Exelixis remains on the list because it combines cash generation with reinvestment and strategic flexibility, which is rare in biotech.
Performance: -1.58%
Palantir Technologies (PLTR) — AI / Enterprise Software
A software platform company helping governments and enterprises operationalize data and AI.
Palantir earns its place by turning AI from a demo into a workflow tool. It sits at the intersection of software, decision-making, and institutional adoption, which makes it one of the most important AI application-layer stories in public markets.
Five-year return: +528.08%
Nova Ltd. (NVMI) — AI / Semiconductors
A semiconductor metrology specialist serving advanced chip manufacturing.
Nova fits the Aristocrats framework because advanced semiconductors require tighter process control, more measurement, and better yield visibility. As chip complexity rises, metrology becomes more valuable.
Five-year return: +377.18%
Oracle (ORCL) — AI / Cloud Infrastructure
An enterprise software and cloud company increasingly tied to AI infrastructure demand.
Oracle’s relevance has grown as AI pushes demand for compute, databases, and enterprise-grade cloud capacity. It is no longer just a legacy software story.
Five-year return: +109.65%
Marvell Technology (MRVL) — AI / Semiconductors
A chipmaker with growing exposure to AI networking, data-center silicon, and custom infrastructure.
Marvell is increasingly positioned around the connective tissue of AI systems rather than the most visible compute layer. That can still be a very valuable place to be.
Five-year return: +102.23%
Netflix (NFLX) — Digital Media / AI
A global content platform with enormous scale, data advantages, and durable consumer reach.
Netflix re-enters the list as a platform-scale disruptor that continues to compound through product improvements, monetization upgrades, and global distribution.
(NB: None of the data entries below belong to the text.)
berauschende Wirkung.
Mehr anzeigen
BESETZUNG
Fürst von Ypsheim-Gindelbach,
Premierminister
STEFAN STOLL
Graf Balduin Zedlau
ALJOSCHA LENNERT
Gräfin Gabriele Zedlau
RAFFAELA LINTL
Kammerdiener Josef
Its scale and data flywheel still make it one of the strongest digital media businesses in the world.
Five-year return: +84.32%
How we select the Disruption Aristocrats
A Disruption Aristocrat meets five quantitative and qualitative thresholds that separate durable disruptors from short-term performers:
Sustained Growth: Five-year average revenue growth of at least 10%.
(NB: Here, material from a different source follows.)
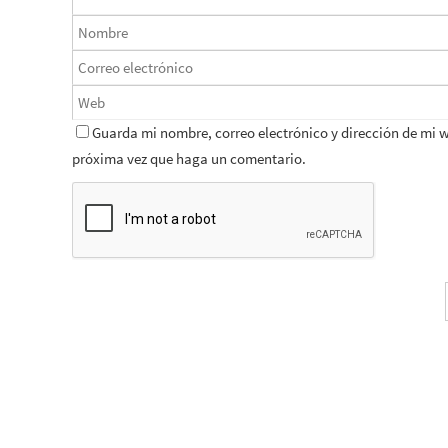
Guarda mi nombre, correo electrónico y dirección de mi 
próxima vez que haga un comentario.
Investing in the Future: R&D spending of at least 5% of revenue.
Economic Moat: EBITDA margins of at least 30%.
Market Leadership: Outperformed the S&P 500 over five years.
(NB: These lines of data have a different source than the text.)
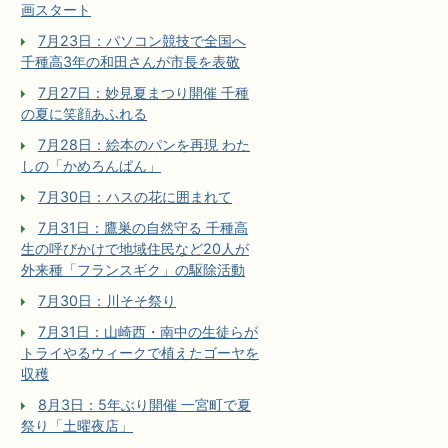
画スタート
7月23日：パソコン競技で全国へ
千種高3年の和田さんが市長を表敬
7月27日：妙見夏まつり開催 千種
の夏に笑顔あふれる
7月28日：絵本のパンを再現 わた
しの「かめろんぱん」
7月30日：ハスの花に囲まれて
7月31日：鷹巣の自然守る 千種高
生の呼びかけで地域住民など20人が
外来種「フランスギク」の駆除活動
7月30日：川そそ祭り
7月31日：山崎西・南中の生徒らが
トライやるウィークで植えたゴーヤを
収穫
8月3日：5年ぶり開催 一宮町で夏
祭り「土曜夜店」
Large-Cap Stability: Market cap above $10 billion.
Together, these filters identify the world’s top disruptive stocks that consistently turn innovation into durable, long-term growth.
Why it matters
The point of the Disruption Aristocrats is not to chase whatever worked in the last 90 days. It is to track the large-cap companies that have already proven they can turn disruptive technology into real commercial power.
Q1 2026 was a good reminder of why that matters. Several of the market’s most important disruptive names had ugly quarters. But the basket still beat the S&P 500 by a wide margin. Over time, that is usually what winning looks like: not perfection, but persistent outperformance from businesses sitting at the center of the world’s biggest technological shifts.
Methodology overview
Each quarter, we screen global large-cap stocks across profitability, reinvestment, and market performance metrics, verify financials from public filings, and publish any additions or removals with commentary.
Sources: Company filings, FactSet, Bloomberg, and Disruption News research.
Note: For educational purposes only. Not investment advice.